Sen. John Cornyn (R-Texas), the No. 2 Senate Republican, confirmed that Majority Leader Mitch McConnell (R-Ky.) has called a closed-door caucus meeting for 10 a.m.
“I think that’s part of the discussion, yes,” he said, asked by The Hill if Republicans would use the meeting to talk about the outcome of the Alabama special election.
A spokesman for McConnell — asked if Republicans would discuss anything else including their tax bill or government funding strategy during the meeting — declined to comment until after the Alabama Senate race is called.
{mosads}Polls in Alabama will close at 8 p.m. eastern time on Tuesday night.
The impromptu meeting comes as Senate Republicans have been tightlipped about what they will do about Moore if he wins Tuesday’s special election in Alabama.
McConnell and other top GOP senators have predicted that he will face an Ethics Committee investigation after several women came forward and said Moore pursued relationships with them when they were teenagers and he was in his 30s.

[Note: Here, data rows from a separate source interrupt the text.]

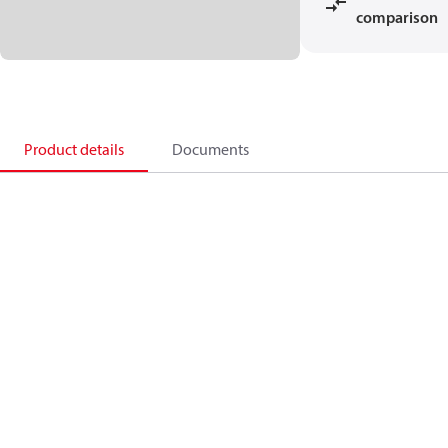
comparison
Product details
Documents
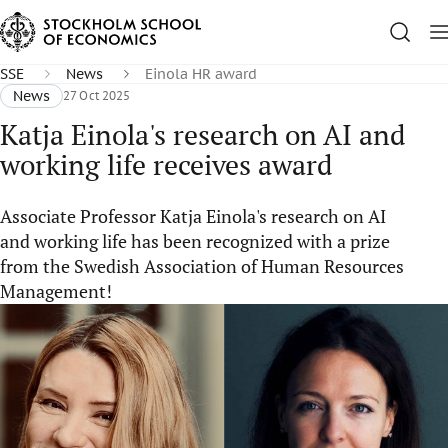
SSE
News
Einola HR award
News
27 Oct 2025
Katja Einola's research on AI and
working life receives award
Associate Professor Katja Einola's research on AI
and working life has been recognized with a prize
from the Swedish Association of Human Resources
Management!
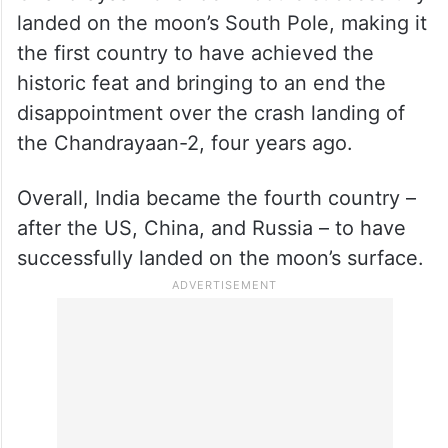
On August 23, India took a giant leap as the
Chandrayaan-3 lander module successfully
landed on the moon’s South Pole, making it
the first country to have achieved the
historic feat and bringing to an end the
disappointment over the crash landing of
the Chandrayaan-2, four years ago.
Overall, India became the fourth country –
after the US, China, and Russia – to have
successfully landed on the moon’s surface.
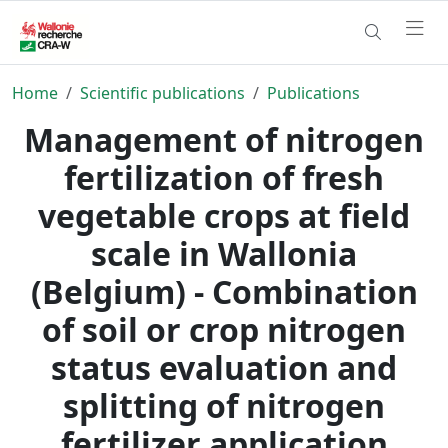
Home
Scientific publications
Publications
Management of nitrogen
fertilization of fresh
vegetable crops at field
scale in Wallonia
(Belgium) - Combination
of soil or crop nitrogen
status evaluation and
splitting of nitrogen
fertilizer application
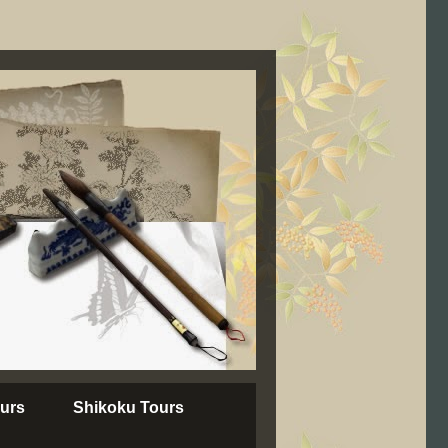
urs
Shikoku Tours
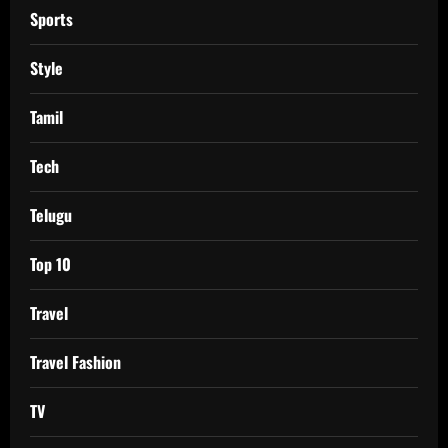
Sports
Style
Tamil
Tech
Telugu
Top 10
Travel
Travel Fashion
TV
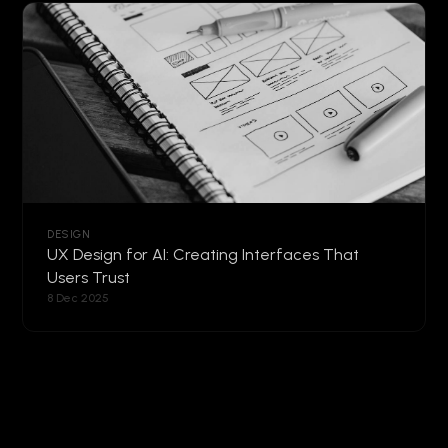
DESIGN
UX Design for AI: Creating Interfaces That
Users Trust
8 Dec 2025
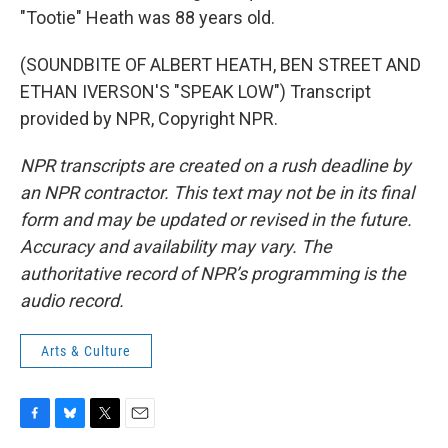
"Tootie" Heath was 88 years old.
(SOUNDBITE OF ALBERT HEATH, BEN STREET AND
ETHAN IVERSON'S "SPEAK LOW") Transcript
provided by NPR, Copyright NPR.
NPR transcripts are created on a rush deadline by
an NPR contractor. This text may not be in its final
form and may be updated or revised in the future.
Accuracy and availability may vary. The
authoritative record of NPR’s programming is the
audio record.
Arts & Culture
F
B
T
E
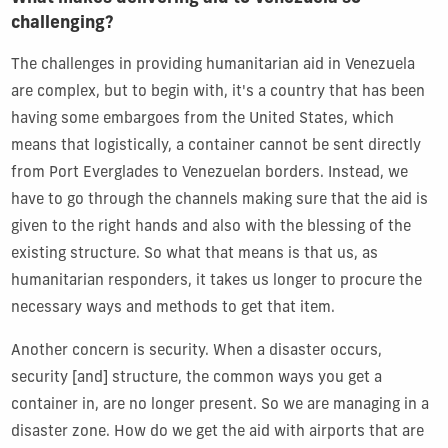
challenging?
The challenges in providing humanitarian aid in Venezuela
are complex, but to begin with, it's a country that has been
having some embargoes from the United States, which
means that logistically, a container cannot be sent directly
from Port Everglades to Venezuelan borders. Instead, we
have to go through the channels making sure that the aid is
given to the right hands and also with the blessing of the
existing structure. So what that means is that us, as
humanitarian responders, it takes us longer to procure the
necessary ways and methods to get that item.
Another concern is security. When a disaster occurs,
security [and] structure, the common ways you get a
container in, are no longer present. So we are managing in a
disaster zone. How do we get the aid with airports that are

Under a 1960s Supreme Court decision, Republicans are required to seat Moore, who has denied wrongdoing, if he wins.
Sen. Cory Gardner (R-Colo.), the chairman of the National Republican Senatorial Committee, has called on the Senate to hold an expulsion vote if Moore wins. But the last time the Senate expelled a member was in 1862 for supporting the Confederacy, and GOP senators haven’t rushed to back Gardner.
GOP senators are also expected to discuss if they want to give Moore committee assignments or invite him into the caucus’s closed-door policy lunches.
McConnell sidestepped a question earlier Tuesday about if he would give Moore a spot on the Senate’s committees.
“All of those are good questions for tomorrow. And we await the outcome of the Alabama Senate race,” he told reporters.
“I think all of that’s going to be a part of the discussion, but no judgements made [yet],” he said.